Monday, July 9, 2012

"Art ... in every lane"

It is always fascinating to discover the wellspring of artists' sources and inspiration. John Constable once remarked, "My limited and abstracted art is to be found under every hedge and in every lane, and therefore nobody thinks it worth picking up."
It is somewhat amazing to realise that he described his art as "limited and abstracted". If you look at a wide array of his paintings in oil and watercolour and his drawings, on a site such as John Constable.org, the overwhelming impression is his close, detailed attention to the flat, wide world of East Anglia.
(The oil sketch of Stoke-by-Nayland, at left, courtesy of John Constable.org is an example of his plein air work in this countryside.)

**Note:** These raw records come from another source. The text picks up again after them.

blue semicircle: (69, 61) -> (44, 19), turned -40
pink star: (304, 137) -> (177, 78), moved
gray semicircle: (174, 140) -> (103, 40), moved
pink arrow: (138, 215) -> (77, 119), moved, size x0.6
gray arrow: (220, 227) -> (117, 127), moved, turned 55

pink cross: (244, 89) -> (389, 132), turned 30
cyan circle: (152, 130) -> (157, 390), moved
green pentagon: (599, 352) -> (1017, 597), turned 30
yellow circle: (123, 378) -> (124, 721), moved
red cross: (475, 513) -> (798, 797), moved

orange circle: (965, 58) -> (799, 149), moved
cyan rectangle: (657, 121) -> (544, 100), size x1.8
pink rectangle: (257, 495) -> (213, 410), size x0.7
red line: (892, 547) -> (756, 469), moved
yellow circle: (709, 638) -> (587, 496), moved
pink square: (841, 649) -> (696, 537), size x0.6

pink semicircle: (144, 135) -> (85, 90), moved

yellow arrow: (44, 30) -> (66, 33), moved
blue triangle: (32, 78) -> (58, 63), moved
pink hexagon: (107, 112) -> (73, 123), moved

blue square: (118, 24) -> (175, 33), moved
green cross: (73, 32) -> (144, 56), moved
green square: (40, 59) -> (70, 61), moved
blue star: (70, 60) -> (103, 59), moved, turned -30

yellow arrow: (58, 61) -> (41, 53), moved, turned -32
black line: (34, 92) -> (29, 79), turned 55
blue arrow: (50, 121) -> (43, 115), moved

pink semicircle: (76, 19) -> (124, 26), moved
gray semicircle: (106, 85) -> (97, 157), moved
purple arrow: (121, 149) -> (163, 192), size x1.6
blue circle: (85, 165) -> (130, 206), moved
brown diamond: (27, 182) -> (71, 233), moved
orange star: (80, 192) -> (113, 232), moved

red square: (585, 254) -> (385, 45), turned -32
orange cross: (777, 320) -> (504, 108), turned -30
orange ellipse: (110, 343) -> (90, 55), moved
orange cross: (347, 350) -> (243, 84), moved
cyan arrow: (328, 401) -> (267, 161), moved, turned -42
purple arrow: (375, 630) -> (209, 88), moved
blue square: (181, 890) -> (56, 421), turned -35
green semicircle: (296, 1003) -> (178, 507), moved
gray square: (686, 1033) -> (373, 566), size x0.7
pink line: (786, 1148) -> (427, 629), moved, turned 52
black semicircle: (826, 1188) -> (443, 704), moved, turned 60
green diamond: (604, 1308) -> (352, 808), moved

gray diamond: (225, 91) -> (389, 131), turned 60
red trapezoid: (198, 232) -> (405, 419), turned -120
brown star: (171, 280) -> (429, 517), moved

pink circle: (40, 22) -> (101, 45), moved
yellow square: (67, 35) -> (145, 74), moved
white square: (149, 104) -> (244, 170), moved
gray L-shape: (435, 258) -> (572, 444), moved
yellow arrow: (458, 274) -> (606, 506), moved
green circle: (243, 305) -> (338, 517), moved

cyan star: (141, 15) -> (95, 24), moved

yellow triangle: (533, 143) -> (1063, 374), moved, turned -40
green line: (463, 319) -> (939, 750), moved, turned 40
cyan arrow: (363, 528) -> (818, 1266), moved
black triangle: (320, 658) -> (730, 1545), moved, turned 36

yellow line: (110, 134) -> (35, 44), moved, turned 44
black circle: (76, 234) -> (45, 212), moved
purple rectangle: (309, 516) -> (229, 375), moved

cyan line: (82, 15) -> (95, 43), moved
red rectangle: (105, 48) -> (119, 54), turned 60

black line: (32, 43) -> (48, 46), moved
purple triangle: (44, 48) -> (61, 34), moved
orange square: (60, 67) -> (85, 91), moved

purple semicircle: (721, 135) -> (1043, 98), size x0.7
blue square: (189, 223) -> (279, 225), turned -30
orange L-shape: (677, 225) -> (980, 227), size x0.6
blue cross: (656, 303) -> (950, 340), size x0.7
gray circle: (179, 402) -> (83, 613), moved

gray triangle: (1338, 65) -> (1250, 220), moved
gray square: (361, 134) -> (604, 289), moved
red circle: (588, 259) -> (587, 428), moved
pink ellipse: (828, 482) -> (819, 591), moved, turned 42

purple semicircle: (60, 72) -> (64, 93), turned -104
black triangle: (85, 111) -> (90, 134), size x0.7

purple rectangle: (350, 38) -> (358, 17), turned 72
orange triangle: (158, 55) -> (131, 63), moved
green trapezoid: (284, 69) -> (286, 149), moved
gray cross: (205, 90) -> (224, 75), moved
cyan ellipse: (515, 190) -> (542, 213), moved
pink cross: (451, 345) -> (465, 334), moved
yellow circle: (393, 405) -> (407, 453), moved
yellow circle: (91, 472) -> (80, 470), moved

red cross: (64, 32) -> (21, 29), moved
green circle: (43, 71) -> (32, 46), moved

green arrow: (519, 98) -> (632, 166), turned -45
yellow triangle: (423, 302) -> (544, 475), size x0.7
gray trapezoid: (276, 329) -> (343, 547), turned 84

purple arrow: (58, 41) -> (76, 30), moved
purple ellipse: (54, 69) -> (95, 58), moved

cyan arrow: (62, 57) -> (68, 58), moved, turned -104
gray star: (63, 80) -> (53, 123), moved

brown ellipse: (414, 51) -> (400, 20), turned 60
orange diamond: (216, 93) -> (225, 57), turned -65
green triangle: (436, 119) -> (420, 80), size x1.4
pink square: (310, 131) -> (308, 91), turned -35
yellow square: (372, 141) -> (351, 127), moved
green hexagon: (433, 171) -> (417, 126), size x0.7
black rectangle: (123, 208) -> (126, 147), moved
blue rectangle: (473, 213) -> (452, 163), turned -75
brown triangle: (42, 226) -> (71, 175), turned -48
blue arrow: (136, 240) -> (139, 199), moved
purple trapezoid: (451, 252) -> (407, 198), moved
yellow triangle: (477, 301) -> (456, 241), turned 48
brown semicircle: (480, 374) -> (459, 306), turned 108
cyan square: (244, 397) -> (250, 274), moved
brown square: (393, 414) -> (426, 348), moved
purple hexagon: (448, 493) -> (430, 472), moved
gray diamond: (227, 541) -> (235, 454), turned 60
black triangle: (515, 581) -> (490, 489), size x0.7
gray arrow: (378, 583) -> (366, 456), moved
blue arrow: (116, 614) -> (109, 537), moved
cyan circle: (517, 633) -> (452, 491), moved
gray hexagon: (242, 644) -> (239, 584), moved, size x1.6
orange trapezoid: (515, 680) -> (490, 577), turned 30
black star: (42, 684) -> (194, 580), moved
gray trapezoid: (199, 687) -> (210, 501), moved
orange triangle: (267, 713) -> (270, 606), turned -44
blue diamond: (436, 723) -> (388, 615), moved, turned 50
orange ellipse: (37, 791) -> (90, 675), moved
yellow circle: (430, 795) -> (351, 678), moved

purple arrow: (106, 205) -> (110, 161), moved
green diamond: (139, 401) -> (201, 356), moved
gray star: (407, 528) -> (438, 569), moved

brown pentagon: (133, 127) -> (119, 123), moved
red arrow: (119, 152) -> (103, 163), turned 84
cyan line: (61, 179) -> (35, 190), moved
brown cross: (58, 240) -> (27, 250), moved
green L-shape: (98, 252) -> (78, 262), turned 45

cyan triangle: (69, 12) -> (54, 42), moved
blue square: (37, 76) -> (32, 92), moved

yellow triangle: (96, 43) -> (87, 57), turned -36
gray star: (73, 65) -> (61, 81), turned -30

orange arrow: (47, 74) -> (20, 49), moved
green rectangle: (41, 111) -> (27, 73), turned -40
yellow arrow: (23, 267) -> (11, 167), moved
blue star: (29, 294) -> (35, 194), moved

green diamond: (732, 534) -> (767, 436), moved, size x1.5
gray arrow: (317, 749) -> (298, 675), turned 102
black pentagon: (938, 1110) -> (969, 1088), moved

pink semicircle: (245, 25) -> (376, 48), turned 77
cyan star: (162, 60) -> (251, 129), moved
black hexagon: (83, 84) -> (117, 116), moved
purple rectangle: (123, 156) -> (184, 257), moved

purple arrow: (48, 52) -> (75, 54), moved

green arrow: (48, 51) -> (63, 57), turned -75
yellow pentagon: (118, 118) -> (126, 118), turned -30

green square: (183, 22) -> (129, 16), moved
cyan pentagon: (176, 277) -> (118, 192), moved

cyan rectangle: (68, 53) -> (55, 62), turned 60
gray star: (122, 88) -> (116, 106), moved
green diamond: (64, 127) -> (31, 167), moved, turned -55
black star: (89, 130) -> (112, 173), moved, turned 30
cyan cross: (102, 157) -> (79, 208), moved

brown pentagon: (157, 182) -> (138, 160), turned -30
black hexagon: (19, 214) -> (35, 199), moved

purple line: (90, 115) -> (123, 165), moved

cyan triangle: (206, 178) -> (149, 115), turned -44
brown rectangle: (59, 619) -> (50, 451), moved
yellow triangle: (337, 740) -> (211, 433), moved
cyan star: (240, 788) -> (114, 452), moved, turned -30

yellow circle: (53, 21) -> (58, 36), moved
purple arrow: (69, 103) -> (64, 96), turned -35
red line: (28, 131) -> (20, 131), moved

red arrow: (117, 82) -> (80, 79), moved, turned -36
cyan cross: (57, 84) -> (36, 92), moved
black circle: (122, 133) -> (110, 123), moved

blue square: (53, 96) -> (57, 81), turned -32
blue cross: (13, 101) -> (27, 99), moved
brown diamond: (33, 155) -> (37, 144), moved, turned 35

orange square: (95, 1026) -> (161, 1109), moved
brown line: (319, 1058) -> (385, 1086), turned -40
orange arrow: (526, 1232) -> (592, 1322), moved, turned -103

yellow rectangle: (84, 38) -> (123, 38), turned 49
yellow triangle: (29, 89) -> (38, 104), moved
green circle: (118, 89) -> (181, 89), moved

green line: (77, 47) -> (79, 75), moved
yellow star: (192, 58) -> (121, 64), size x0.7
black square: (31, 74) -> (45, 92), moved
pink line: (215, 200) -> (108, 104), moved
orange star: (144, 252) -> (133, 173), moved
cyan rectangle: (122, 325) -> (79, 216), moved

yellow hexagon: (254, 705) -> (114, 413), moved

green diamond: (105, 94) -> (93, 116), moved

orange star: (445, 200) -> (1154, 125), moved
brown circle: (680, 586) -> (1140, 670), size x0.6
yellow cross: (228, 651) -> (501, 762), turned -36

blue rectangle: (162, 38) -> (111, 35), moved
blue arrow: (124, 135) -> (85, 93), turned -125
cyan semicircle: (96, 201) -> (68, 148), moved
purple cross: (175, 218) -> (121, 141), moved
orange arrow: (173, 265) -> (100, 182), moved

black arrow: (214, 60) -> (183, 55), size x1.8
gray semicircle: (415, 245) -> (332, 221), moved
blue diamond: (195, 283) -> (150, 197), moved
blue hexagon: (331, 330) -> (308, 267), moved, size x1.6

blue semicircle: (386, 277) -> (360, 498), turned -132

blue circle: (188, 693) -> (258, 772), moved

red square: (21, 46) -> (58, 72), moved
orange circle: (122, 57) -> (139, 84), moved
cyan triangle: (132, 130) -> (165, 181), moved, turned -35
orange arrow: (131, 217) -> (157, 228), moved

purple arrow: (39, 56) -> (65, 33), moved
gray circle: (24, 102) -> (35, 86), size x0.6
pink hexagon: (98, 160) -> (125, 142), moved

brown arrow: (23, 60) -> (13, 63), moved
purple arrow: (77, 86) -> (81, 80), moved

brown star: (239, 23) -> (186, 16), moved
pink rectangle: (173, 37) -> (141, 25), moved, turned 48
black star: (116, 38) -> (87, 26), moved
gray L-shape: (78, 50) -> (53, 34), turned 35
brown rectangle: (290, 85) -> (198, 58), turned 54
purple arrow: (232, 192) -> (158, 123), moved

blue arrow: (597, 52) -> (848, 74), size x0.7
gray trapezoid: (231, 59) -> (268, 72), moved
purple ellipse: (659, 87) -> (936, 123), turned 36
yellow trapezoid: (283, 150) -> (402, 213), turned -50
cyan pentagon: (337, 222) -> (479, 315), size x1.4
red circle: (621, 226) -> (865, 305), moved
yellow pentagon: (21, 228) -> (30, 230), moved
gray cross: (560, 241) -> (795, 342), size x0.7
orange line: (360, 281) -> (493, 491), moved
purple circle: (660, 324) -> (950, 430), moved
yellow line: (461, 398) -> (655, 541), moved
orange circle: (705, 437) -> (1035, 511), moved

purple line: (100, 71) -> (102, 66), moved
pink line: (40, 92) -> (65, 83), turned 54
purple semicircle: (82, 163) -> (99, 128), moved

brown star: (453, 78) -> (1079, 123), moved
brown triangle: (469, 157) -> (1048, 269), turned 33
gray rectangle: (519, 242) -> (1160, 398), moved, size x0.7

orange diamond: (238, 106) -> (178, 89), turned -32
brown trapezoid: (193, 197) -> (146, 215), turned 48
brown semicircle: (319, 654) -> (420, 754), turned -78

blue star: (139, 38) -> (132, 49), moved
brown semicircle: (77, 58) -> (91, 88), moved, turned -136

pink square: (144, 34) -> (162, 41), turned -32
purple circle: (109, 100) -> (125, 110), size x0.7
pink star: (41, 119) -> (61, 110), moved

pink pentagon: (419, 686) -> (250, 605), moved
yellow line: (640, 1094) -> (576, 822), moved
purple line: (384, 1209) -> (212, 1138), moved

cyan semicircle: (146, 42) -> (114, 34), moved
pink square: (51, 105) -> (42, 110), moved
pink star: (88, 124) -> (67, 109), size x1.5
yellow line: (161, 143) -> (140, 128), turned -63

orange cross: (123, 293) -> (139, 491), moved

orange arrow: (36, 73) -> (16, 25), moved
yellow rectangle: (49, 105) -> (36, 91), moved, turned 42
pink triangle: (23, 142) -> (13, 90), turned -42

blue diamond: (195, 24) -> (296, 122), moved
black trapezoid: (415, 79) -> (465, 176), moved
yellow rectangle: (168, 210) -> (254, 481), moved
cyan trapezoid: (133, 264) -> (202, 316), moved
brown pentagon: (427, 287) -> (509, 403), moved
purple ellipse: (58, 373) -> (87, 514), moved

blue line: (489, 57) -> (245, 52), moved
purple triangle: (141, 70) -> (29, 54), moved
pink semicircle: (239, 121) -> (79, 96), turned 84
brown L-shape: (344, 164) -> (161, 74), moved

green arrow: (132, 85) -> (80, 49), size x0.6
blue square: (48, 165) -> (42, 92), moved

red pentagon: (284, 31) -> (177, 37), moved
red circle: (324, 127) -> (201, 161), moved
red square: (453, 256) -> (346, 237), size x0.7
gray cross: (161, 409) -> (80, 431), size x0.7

Suffolk, where he was born and mostly lived, is open to the blustery winds off the North Sea, with clouds banks shadowing the wide fields, tree-lined lanes and stretches of water (such as the Water Meadows near Salisbury, done about 1820, at right, courtesy of John Constable.org). Constable never forgot his rural surroundings, but he certainly did not show them to be limited... Abstracted, maybe, but not in the sense we tend to use "abstraction" today.

I find that it is indeed rewarding to go for a walk in our quiet neighbourhood along the riverside and by the marshes. Here too, there are always sources of ideas for drawings and paintings, and even though I know the area very well, the changes of season and light make everything fresh each time. And whilst it may be something that no one else notices, I find myself getting all excited about different things and views.
Along our sandy lane is an endless fascination for me: the remains of a cedar tree, clearly once a mighty seer, but now sinews and lace that become a myriad abstractions.
I keep drawing different portions of it in silverpoint. At left is one version of my "art ... in the lane" abstraction, "Cedar Remains". At right is a smaller drawing I have done of "Cedar Lace", also in silverpoint, which I am donating to the Newhall Art Collection, at Murray Edwards College, Cambridge, England, for their fund-raising auction in February-March. It should be up on their website in February.
Constable was indeed wise when he went seeking his art "under every hedge and in every lane". We have all benefited ever since.